## EXERCISE
Copy every line from the material below that holds "lesbischen".

## RECORDS SHOWN
┌──
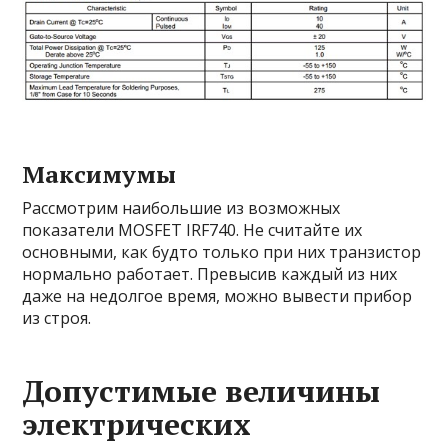
Максимумы
Рассмотрим наибольшие из возможных
показатели MOSFET IRF740. Не считайте их
основными, как будто только при них транзистор
нормально работает. Превысив каждый из них
даже на недолгое время, можно вывести прибор
из строя.
Допустимые величины
электрических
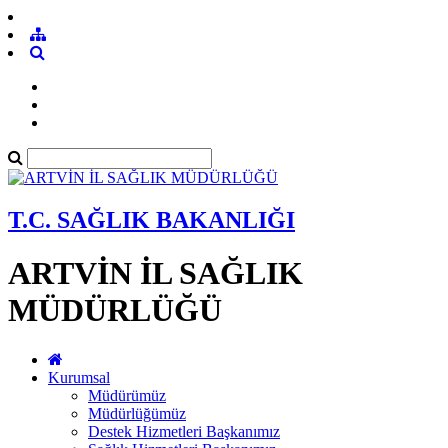
T.C. SAĞLIK BAKANLIĞI
ARTVİN İL SAĞLIK
MÜDÜRLÜĞÜ
Kurumsal
Müdürümüz
Müdürlüğümüz
Destek Hizmetleri Başkanımız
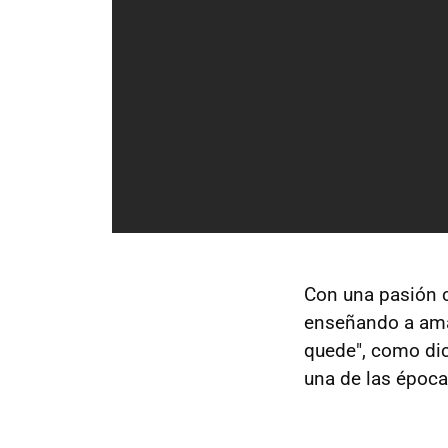
Con una pasión c
enseñando a amar
quede", como dic
una de las épocas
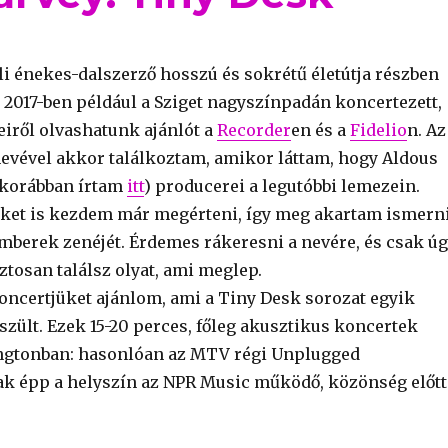
li énekes-dalszerző hosszú és sokrétű életútja részben
, 2017-ben például a Sziget nagyszínpadán koncertezett,
eiről olvashatunk ajánlót a
Recorder
en és a
Fidelio
n. Az
nevével akkor találkoztam, amikor láttam, hogy Aldous
 korábban írtam
itt
) producerei a legutóbbi lemezein.
ket is kezdem már megérteni, így meg akartam ismern
emberek zenéjét. Érdemes rákeresni a nevére, és csak ú
iztosan találsz olyat, ami meglep.
koncertjüket ajánlom, ami a Tiny Desk sorozat egyik
szült. Ezek 15-20 perces, főleg akusztikus koncertek
ngtonban: hasonlóan az MTV régi Unplugged
ak épp a helyszín az NPR Music működő, közönség előtt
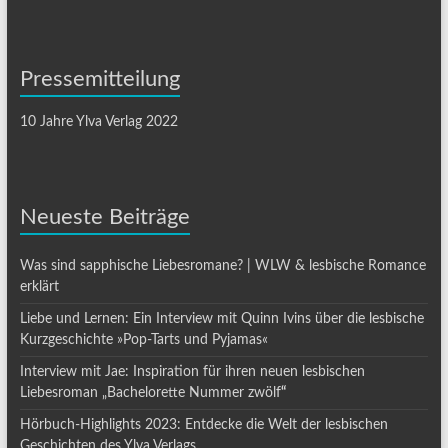
Pressemitteilung
10 Jahre Ylva Verlag 2022
Neueste Beiträge
Was sind sapphische Liebesromane? | WLW & lesbische Romance
erklärt
Liebe und Lernen: Ein Interview mit Quinn Ivins über die lesbische
Kurzgeschichte »Pop-Tarts und Pyjamas«
Interview mit Jae: Inspiration für ihren neuen lesbischen
Liebesroman „Bachelorette Nummer zwölf
“
Hörbuch-Highlights 2023: Entdecke die Welt der lesbischen
Geschichten des Ylva Verlags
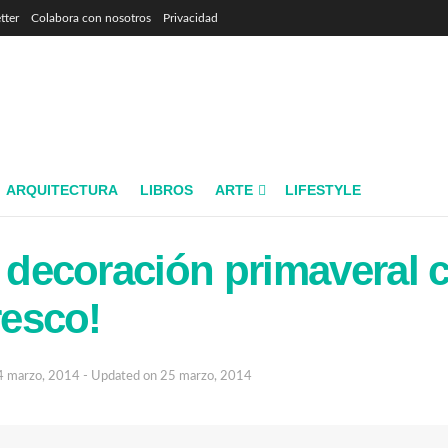
tter
Colabora con nosotros
Privacidad
ARQUITECTURA
LIBROS
ARTE
LIFESTYLE
a decoración primaveral 
resco!
4 marzo, 2014 - Updated on 25 marzo, 2014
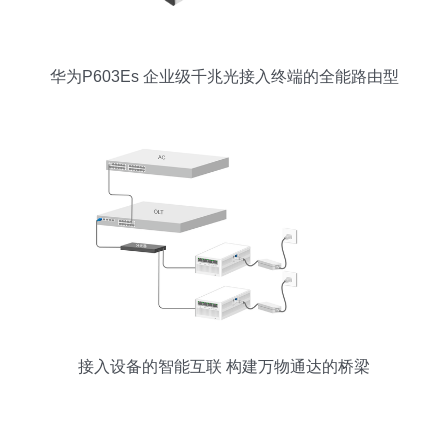
华为P603Es 企业级千兆光接入终端的全能路由型
ONU
接入设备的智能互联 构建万物通达的桥梁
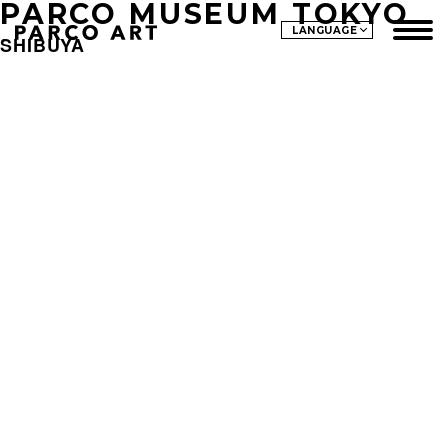
PARCO MUSEUM TOKYO
LANGUAGE
SHIBUYA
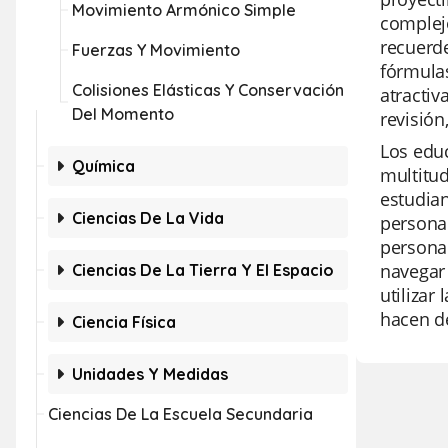
Movimiento Armónico Simple
complejo
recuerde
Fuerzas Y Movimiento
fórmulas
Colisiones Elásticas Y Conservación
atractiv
Del Momento
revisión
Los educ
Química
multitud
estudian
Ciencias De La Vida
personal
personal
navegar 
Ciencias De La Tierra Y El Espacio
utilizar
hacen de
Ciencia Física
Unidades Y Medidas
Ciencias De La Escuela Secundaria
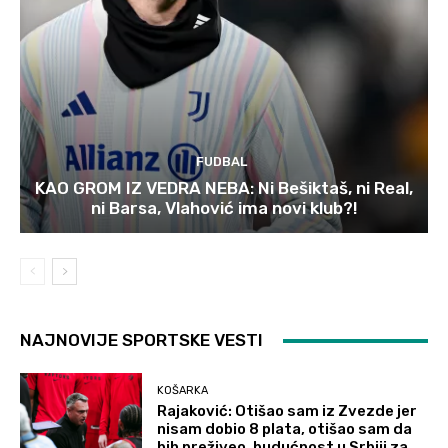
FUDBAL
KAO GROM IZ VEDRA NEBA: Ni Bešiktaš, ni Real,
ni Barsa, Vlahović ima novi klub?!
NAJNOVIJE SPORTSKE VESTI
KOŠARKA
Rajaković: Otišao sam iz Zvezde jer
nisam dobio 8 plata, otišao sam da
bih preživeo, budućnost u Srbiji za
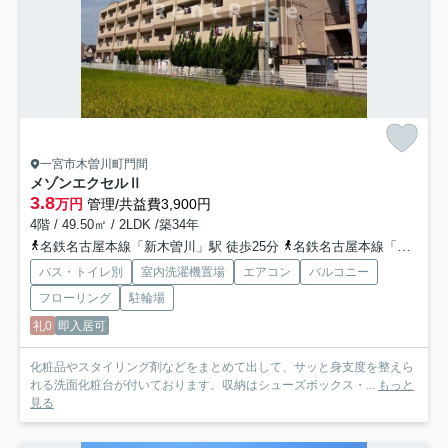
一宮市木曽川町門間
メゾンエクセルⅡ
3.8
万円
管理/共益費3,900円
4階 / 49.50㎡ / 2LDK /築34年
名鉄名古屋本線「新木曽川」駅 徒歩25分
名鉄名古屋本線「石刀」駅 徒歩19分
バス・トイレ別
室内洗濯機置場
エアコン
バルコニー
フローリング
駐輪場
礼0
即入居可
化粧品やスタイリング剤などをまとめて出して、サッと身支度を整えら
れる洗面化粧台が付いております。収納はシューズボックス・...
もっと
見る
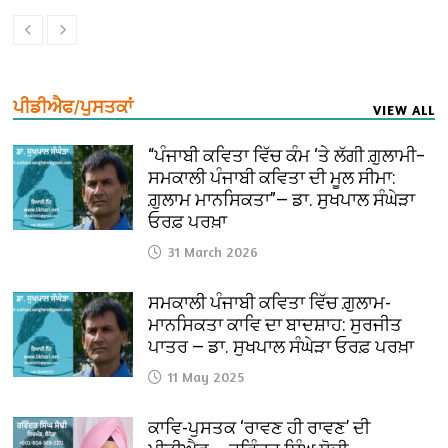
ਪੀਡੀਐਫ/ਪੁਸਤਕਾਂ
VIEW ALL
“ਪੰਜਾਬੀ ਕਵਿਤਾ ਵਿੱਚ ਕੰਮ ‘ਤੇ ਲੱਗੀ ਗ਼ੁਲਾਮੀ–
ਸਮਕਾਲੀ ਪੰਜਾਬੀ ਕਵਿਤਾ ਦੀ ਮੂਲ ਸੀਮਾ:
ਗ਼ੁਲਾਮ ਮਾਨਸਿਕਤਾ”— ਡਾ. ਸੁਖਪਾਲ ਸੰਘੇੜਾ
ਓਰਫ਼ ਪਰਖ਼ਾ
31 March 2026
ਸਮਕਾਲੀ ਪੰਜਾਬੀ ਕਵਿਤਾ ਵਿੱਚ ਗ਼ੁਲਾਮ-
ਮਾਨਸਿਕਤਾ ਕਾਵਿ ਦਾ ਬਾਦਸ਼ਾਹ: ਸੁਰਜੀਤ
ਪਾਤਰ — ਡਾ. ਸੁਖਪਾਲ ਸੰਘੇੜਾ ਓਰਫ਼ ਪਰਖ਼ਾ
11 May 2025
ਕਾਵਿ-ਪੁਸਤਕ ‘ਰਾਵਣ ਹੀ ਰਾਵਣ’ ਦੀ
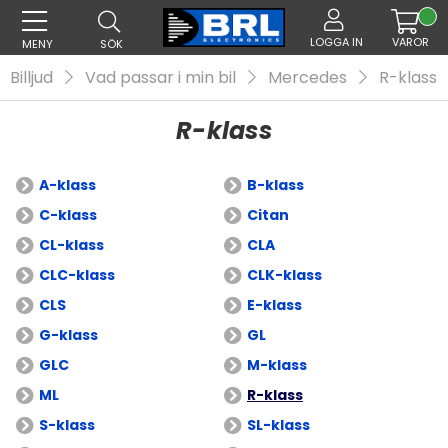
LOGGA IN
VAROR
MENY
SÖK
Billjud
Vad passar i min bil
Mercedes
R-klass
R-klass
A-klass
B-klass
C-klass
Citan
CL-klass
CLA
CLC-klass
CLK-klass
CLS
E-klass
G-klass
GL
GLC
M-klass
ML
R-klass
S-klass
SL-klass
└──
## OUTPUT FOR THIS EXERCISE
Interview mit Jae: Inspiration für ihren neuen lesbischen
Hörbuch-Highlights 2023: Entdecke die Welt der lesbischen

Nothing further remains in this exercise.